This is a question I see a lot on forums (and also get asked) and it’s generally based on confusion around events and processes (such as an incident, a bank application process etc).
Let’s remember what the difference is between a fact and a dimension.
A fact table stores a business process. A fact is therefore an event or an occurence of something in that business process – whether that fact is a sales transaction, a daily snapshot amount, or a process step. A dimension provides the context around that fact e.g. location, product etc.
When it comes to modeling processes such as a mortgage application, what we are measuring is an occurence of a process step. The process step itself is a dimension as it provides the context to that business process.

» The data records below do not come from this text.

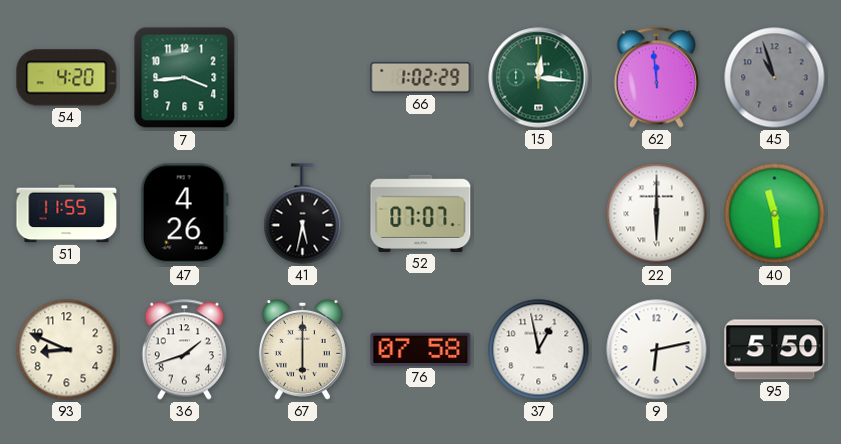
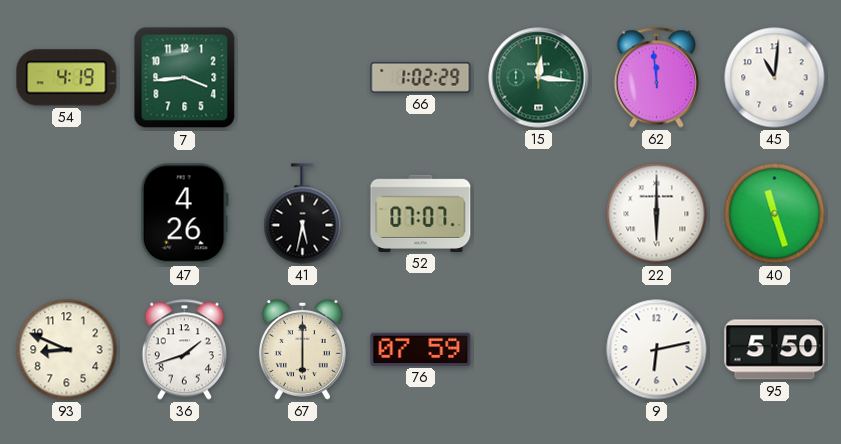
54: 4:20 -> 4:19
45: 10:57 -> 11:01
45 dial: grey -> white
51: 11:55 -> none
40: 11:29 -> 11:27
76: 07:58 -> 07:59
37: 12:58 -> none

A common modeling mistake is to consider the process we are measuring as the dimension e.g. an Order number, or an application number, and then to model these as a Slowly Changing Dimensions Type 2 Dimension. These are degenerate dimensions but should not have their own table, as by itself the OrderNumber or Application Number does not give me a lot of value.
I’m going to use the sales order process here as an example, because I can use existing AdventureWorks database tables to illustrate my points.
What I’ve done is create a lifecycle status dimension table with values of Ordered, Due and Shipped. I’ve also created a trimmed down version of FactInternetSales with dimensions of Date, Customer and Status, and a degenerate dimension of the SalesOrderNumber and the SalesOrderLineNumber.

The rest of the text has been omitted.